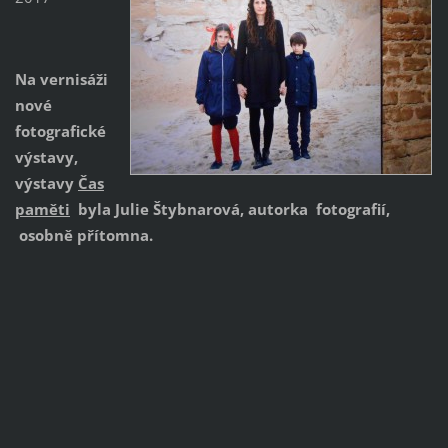
Na vernisáži
nové
fotografické
výstavy,
výstavy
Čas
paměti
byla Julie Štybnarová, autorka fotografií,
osobně přítomna.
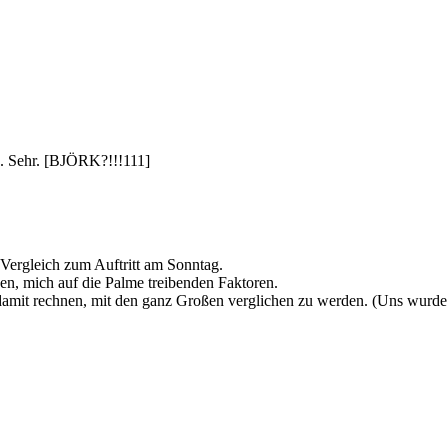
h. Sehr. [BJÖRK?!!!111]
Vergleich zum Auftritt am Sonntag.
en, mich auf die Palme treibenden Faktoren.
damit rechnen, mit den ganz Großen verglichen zu werden. (Uns wurde 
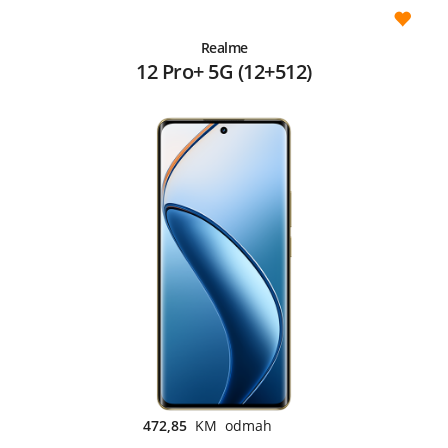
Realme
12 Pro+ 5G (12+512)
472,85
KM odmah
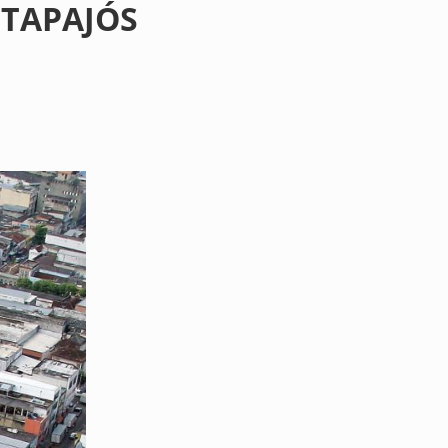
 TAPAJÓS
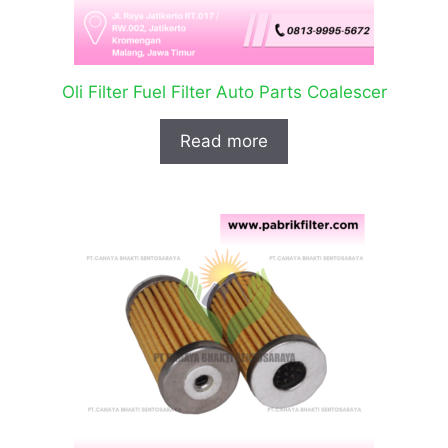
Oli Filter Fuel Filter Auto Parts Coalescer
Read more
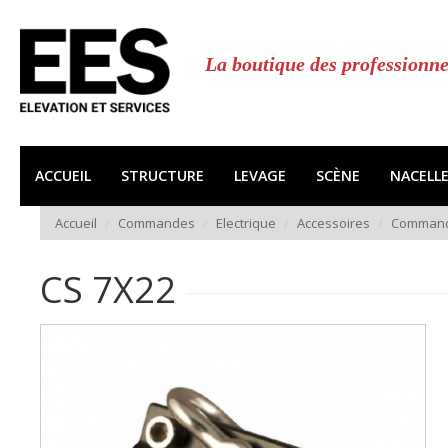
Aller
au
contenu
La boutique des professionne
principal
ACCUEIL
STRUCTURE
LEVAGE
SCÈNE
NACELL
Accueil
Commandes
Electrique
Accessoires
Comman
CS 7X22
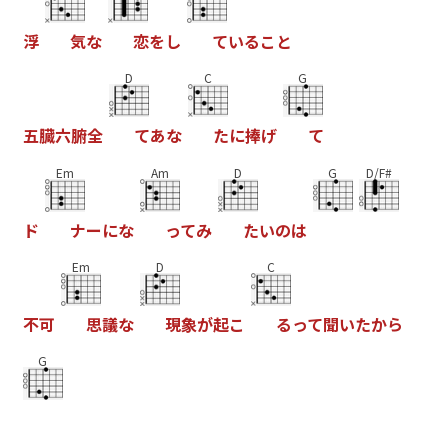
浮
気
な
恋
を
し
て
い
る
こ
と
D
C
G
五
臓
六
腑
全
て
あ
な
た
に
捧
げ
て
Em
Am
D
G
D/F#
ド
ナ
ー
に
な
っ
て
み
た
い
の
は
Em
D
C
不
可
思
議
な
現
象
が
起
こ
る
っ
て
聞
い
た
か
ら
G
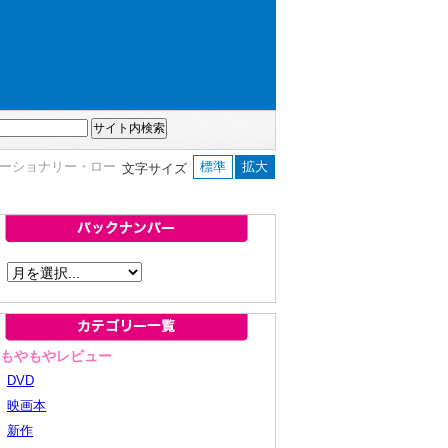
ューショナリー・ロー
標準
拡大
文字サイズ
■もやもやレビュー
DVD
映画本
新作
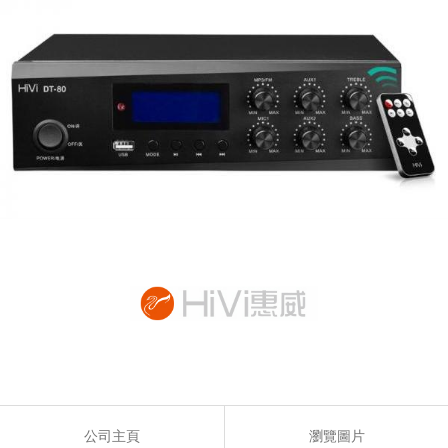
公司主頁
瀏覽圖片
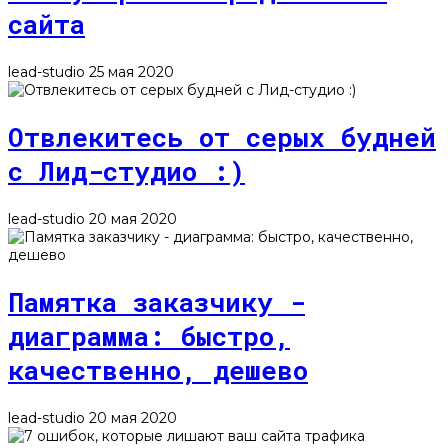
сайта
lead-studio
25 мая 2020
Отвлекитесь от серых будней
с Лид-студио :)
lead-studio
20 мая 2020
Памятка заказчику -
диаграмма: быстро,
качественно, дешево
lead-studio
20 мая 2020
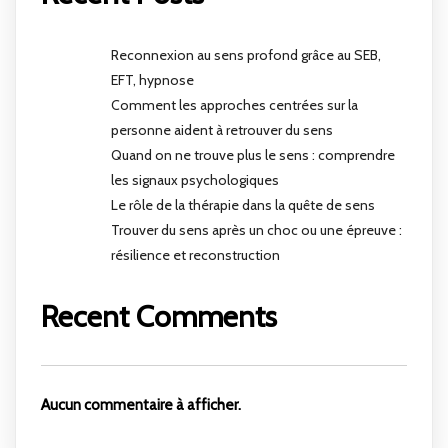
Reconnexion au sens profond grâce au SEB,
EFT, hypnose
Comment les approches centrées sur la
personne aident à retrouver du sens
Quand on ne trouve plus le sens : comprendre
les signaux psychologiques
Le rôle de la thérapie dans la quête de sens
Trouver du sens après un choc ou une épreuve :
résilience et reconstruction
Recent Comments
Aucun commentaire à afficher.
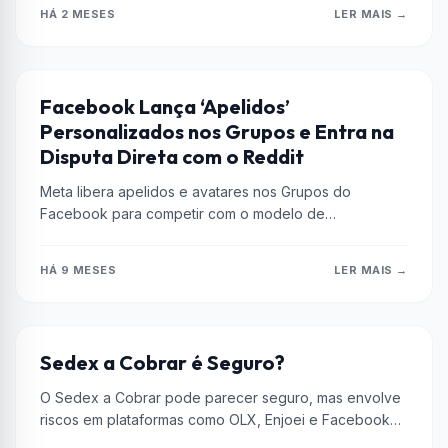
HÁ 2 MESES
LER MAIS →
FACEBOOK
Facebook Lança ‘Apelidos’
Personalizados nos Grupos e Entra na
Disputa Direta com o Reddit
Meta libera apelidos e avatares nos Grupos do
Facebook para competir com o modelo de
pseudônimos do Reddit, oferecendo mais...
HÁ 9 MESES
LER MAIS →
CORREIOS
Sedex a Cobrar é Seguro?
O Sedex a Cobrar pode parecer seguro, mas envolve
riscos em plataformas como OLX, Enjoei e Facebook
Marketplace. Descubra os...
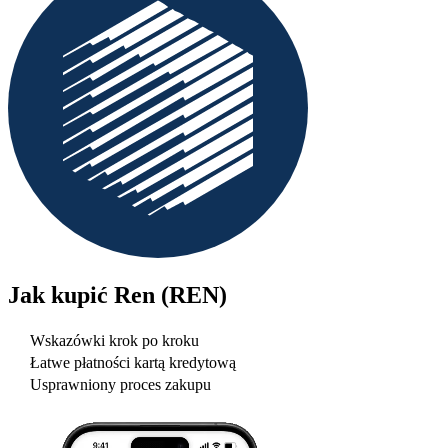
Jak kupić
Ren (REN)
Wskazówki krok po kroku
Łatwe płatności kartą kredytową
Usprawniony proces zakupu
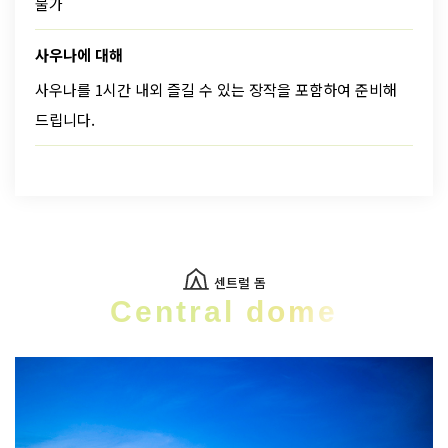
불가
사우나에 대해
사우나를 1시간 내외 즐길 수 있는 장작을 포함하여 준비해
드립니다.
센트럴 돔
Central dome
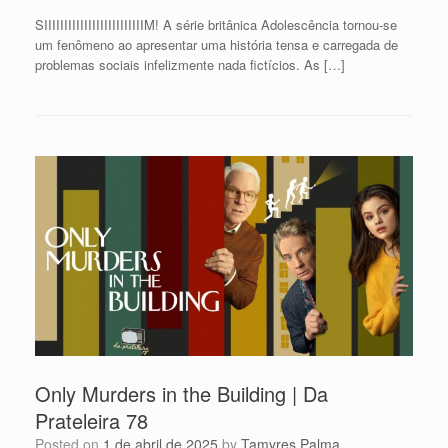
SIIIIIIIIIIIIIIIIIIIIIIIIIM! A série britânica Adolescência tornou-se
um fenômeno ao apresentar uma história tensa e carregada de
problemas sociais infelizmente nada fictícios. As […]
Only Murders in the Building | Da
Prateleira 78
Posted on
1 de abril de 2025
by
Tamyres Palma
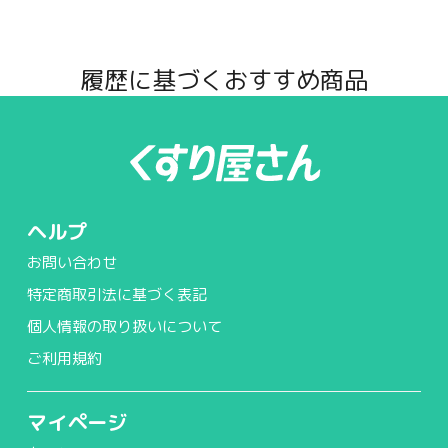
履歴に基づくおすすめ商品
ヘルプ
お問い合わせ
特定商取引法に基づく表記
個人情報の取り扱いについて
ご利用規約
マイページ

- _What to produce_: In the listing above, find the line with "fotografické" and the line with "Comment les approches centrées sur la". Set down both and every line between them, minus the pictures.

- _Answer box_:
fotografické
výstavy,
výstavy
Čas
paměti
byla Julie Štybnarová, autorka fotografií,
osobně přítomna.
h. Sehr. [BJÖRK?!!!111]
Vergleich zum Auftritt am Sonntag.
en, mich auf die Palme treibenden Faktoren.
damit rechnen, mit den ganz Großen verglichen zu werden. (Uns wurde 
Realme
12 Pro+ 5G (12+512)
472,85
KM odmah
 TAPAJÓS
Oli Filter Fuel Filter Auto Parts Coalescer
Read more
Aller
au
contenu
La boutique des professionne
principal
ACCUEIL
STRUCTURE
LEVAGE
SCÈNE
NACELL
Accueil
Commandes
Electrique
Accessoires
Comman
CS 7X22
浮
気
な
恋
を
し
て
い
る
こ
と
D
C
G
五
臓
六
腑
全
て
あ
な
た
に
捧
げ
て
Em
Am
D
G
D/F#
ド
ナ
ー
に
な
っ
て
み
た
い
の
は
Em
D
C
不
可
思
議
な
現
象
が
起
こ
る
っ
て
聞
い
た
か
ら
G
ューショナリー・ロー
標準
拡大
文字サイズ
■もやもやレビュー
DVD
映画本
新作
公司主頁
瀏覽圖片
сайта
lead-studio
25 мая 2020
Отвлекитесь от серых будней
с Лид-студио :)
lead-studio
20 мая 2020
Памятка заказчику -
диаграмма: быстро,
качественно, дешево
lead-studio
20 мая 2020
Reconnexion au sens profond grâce au SEB,
EFT, hypnose
Comment les approches centrées sur la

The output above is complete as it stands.